▶ **EXERCISE AIM**: Work out how many lines in the data include the string "Ремонт"; reply with that number alone.

Top of INPUT DATA

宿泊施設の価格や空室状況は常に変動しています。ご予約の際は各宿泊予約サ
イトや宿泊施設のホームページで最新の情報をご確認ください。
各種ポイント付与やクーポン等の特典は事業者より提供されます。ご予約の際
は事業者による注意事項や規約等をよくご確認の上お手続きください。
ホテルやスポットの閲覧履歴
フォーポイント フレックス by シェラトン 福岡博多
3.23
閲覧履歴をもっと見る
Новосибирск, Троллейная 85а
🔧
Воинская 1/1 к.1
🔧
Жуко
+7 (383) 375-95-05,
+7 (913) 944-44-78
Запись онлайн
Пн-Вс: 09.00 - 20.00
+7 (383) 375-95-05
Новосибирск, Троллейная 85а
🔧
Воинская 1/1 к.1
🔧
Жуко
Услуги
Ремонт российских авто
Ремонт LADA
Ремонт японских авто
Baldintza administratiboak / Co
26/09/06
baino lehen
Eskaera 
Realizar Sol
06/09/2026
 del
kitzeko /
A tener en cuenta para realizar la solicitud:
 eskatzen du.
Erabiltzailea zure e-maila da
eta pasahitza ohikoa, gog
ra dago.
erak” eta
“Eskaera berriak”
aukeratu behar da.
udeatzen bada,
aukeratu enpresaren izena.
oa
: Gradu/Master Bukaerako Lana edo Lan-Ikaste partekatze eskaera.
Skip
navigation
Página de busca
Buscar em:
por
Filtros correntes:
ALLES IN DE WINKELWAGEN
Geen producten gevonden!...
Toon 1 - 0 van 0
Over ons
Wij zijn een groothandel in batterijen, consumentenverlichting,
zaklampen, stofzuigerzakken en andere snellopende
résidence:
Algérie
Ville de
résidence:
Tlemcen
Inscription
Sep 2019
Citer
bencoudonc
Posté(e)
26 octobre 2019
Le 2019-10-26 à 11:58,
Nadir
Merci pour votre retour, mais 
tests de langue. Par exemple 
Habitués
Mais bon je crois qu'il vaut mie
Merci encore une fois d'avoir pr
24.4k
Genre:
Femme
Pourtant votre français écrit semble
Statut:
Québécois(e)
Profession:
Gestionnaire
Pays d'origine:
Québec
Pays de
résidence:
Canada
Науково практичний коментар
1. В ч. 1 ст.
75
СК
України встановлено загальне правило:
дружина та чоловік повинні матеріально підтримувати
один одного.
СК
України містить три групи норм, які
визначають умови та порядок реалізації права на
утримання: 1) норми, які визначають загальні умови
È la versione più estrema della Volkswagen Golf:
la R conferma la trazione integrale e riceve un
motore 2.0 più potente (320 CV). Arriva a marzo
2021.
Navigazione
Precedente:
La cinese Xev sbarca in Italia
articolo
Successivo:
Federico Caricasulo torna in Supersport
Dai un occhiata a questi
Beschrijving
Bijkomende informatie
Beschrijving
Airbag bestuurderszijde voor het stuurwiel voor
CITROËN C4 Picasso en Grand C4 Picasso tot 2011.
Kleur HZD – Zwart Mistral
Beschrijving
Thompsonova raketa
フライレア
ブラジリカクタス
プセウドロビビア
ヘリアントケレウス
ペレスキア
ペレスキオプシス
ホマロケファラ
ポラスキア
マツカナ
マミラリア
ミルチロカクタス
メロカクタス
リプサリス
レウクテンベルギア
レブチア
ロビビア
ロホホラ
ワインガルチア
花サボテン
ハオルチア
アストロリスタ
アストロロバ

Bottom of INPUT DATA

▶ **RESULT OF THE EXERCISE**: 3